If you really look at it, a lot of our decisions are driven by that pursuit. People buy things they don’t need because they think it will make them feel better. People seek approval from people they don’t even respect, just to feel validated. It becomes a cycle of doing things that look like happiness, hoping that one of them eventually feels like it.

But at some point, if you are honest with yourself, you start to question it.

You lie down at night and think, “what exactly am I chasing?”

Because if happiness is the goal, then why does it feel so temporary? Why does it always feel like something you have to keep recreating?

The Problem With Chasing Happiness

I started noticing that most of the things we call happiness are just moments. Experiences. Activities.

You go on holiday. You feel good for a while. You buy something new. It excites you for a few days. You get a well-paying job. It feels like you’ve made it. You go out, you drink, you celebrate, you show people that things are going well.

And none of these things are bad.

But they don’t last.

They give you a feeling, not meaning. And there’s a difference between the two. Because when the moment passes, you are back to asking the same question again.

“What next?”

That’s when it started becoming clear to me that maybe happiness is not something you chase directly. Maybe it’s something that shows up as a result of something else.

Usefulness Feels Different

The moments I have felt most grounded, most clear, and strangely… most satisfied, were not when I was consuming something.

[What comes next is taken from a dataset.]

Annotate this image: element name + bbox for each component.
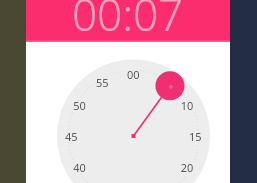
button[interactable]: Timer dial [26, 42, 230, 183]
button[interactable] [26, 0, 230, 42]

They were when I was creating.

When I was doing something that mattered beyond just me. When I built something, solved something, helped someone, or contributed in a way that had actual value.

That feeling is different from happiness. Less dramatic. But much less temporary.

It doesn’t disappear the moment the activity ends.

It stays.

And that’s when it started making sense.

Maybe the point is not to chase happiness. Maybe the point is to be useful. Because usefulness creates something real.

The Shift in Thinking

I have always lived on a quote by Ralph Emerson that made everything click the first time I found it:

“The purpose of life is not to be happy. It is to be useful, to be honorable, to be compassionate, to have it make some difference that you have lived and lived well.

That line has stayed with me for years.

Because it reframes everything.

Instead of asking, “what will make me happy?”, the question becomes, “what am I doing that actually matters?”

And that question is harder to answer. Because it requires you to look at your life differently. It forces you to move away from just consuming experiences and start creating impact, even if it’s small.

Are You Actually Adding Anything?

If I’m being honest, most of us spend more time consuming than creating.

We scroll. We watch. We buy. We react.

And again, there’s nothing wrong with that. I do it too.

But it doesn’t build anything. It doesn’t leave anything behind.

And at some point, you have to ask yourself whether you are just passing through life, or actually contributing to it.

Because the thought of getting to the end and realizing there’s no real evidence that I was here… that doesn’t sit well with me.

What Being Useful Looks Like

Being useful doesn’t mean you have to change the world.

It just means you are intentional about leaving things better than you met them.

It can be small.

Checking on someone and actually meaning it. Helping someone without being asked. Sharing something you’ve learned so someone else doesn’t have to struggle the same way. Building something that people can use.

These things don’t look impressive on the surface.

But they add up.

And more importantly, they give your life direction.

A Different Way to Live

I think the real shift is this.

Stop asking what will make you happy all the time. Start asking what you can build, what you can improve, what you can contribute.

Because when you focus on being useful, happiness tends to follow quietly.

Not as something you chased, but as something that came with the life you are building.

And that feels more real.

Closing Thought

I don’t think happiness is useless. It matters.

But I don’t think it is the goal.

I think it is a by-product.

And if I’m being honest with myself, I would rather live a life that has evidence… something that shows I was here, that I contributed, that I made something better, even in small ways.

Because at the end of everything, that feels like a life that was actually lived.